Некоторое время они стояли в молчании; тем временем две последние бригады, нерикская и вермландская, пересекли границу; вслед за ними покатили орудия, трубы все еще играли, а гром литавр и грохот барабанов заглушали шаги солдат, рождая в лесу зловещее эхо. Наконец двинулся и штаб. Радзеёвский ехал рядом с Виттенбергом.

— Оксеншерны не видно, — сказал Виттенберг. — Боюсь, как бы с ним чего не случилось. Не знаю, хороший ли это был совет послать его вместо трубача с письмами под Уйсте.

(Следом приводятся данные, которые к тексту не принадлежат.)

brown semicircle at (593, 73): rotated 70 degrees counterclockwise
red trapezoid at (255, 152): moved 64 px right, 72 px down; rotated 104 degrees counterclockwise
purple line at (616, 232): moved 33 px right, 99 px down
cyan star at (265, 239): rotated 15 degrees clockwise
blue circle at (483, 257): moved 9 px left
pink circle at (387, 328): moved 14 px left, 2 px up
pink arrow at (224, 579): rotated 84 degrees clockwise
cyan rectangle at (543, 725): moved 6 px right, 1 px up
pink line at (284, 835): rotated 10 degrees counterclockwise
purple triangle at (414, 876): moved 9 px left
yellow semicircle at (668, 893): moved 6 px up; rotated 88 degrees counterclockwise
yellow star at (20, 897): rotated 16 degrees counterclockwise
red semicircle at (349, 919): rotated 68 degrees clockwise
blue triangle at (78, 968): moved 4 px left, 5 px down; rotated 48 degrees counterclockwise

— Хороший, — ответил Радзеёвский. — Он осмотрит стан, увидит военачальников и разведает, что они замышляют, а этого какой-нибудь обозник не сделает.

— А если его узнают?

— Там его знает один только Рей, а он наш. Да если его и узнают, все равно ничего дурного ему не сделают, напротив, и припасом снабдят на дорогу, и наградят… Я поляков знаю, они на все готовы, только бы показать перед иноземцами, какой они учтивый народ. Мы все усилия употребляем на то, чтобы нас хвалили иноземцы. За Оксеншерну вы можете быть спокойны, волос у него с головы не упадет. Не видно его, потому что времени прошло еще слишком мало.

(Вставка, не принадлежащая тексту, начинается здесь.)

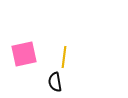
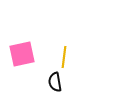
pink square: moved 2 px left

— А как вы думаете, будет ли какой-нибудь прок от наших писем?

Радзеёвский рассмеялся.

— Позвольте мне стать пророком и предсказать, что станется. Воевода познанский — человек политичный и ученый, а посему ответит он нам политично и весьма учтиво, а так как он любит слыть за римлянина, то и ответ его будет сверхримский: сперва он нам напишет что предпочитает пролить последнюю каплю крови, нежели сдаться, что смерть лучше бесславия, а любовь, которую он питает к отчизне, велит ему сложить голову на ее границе.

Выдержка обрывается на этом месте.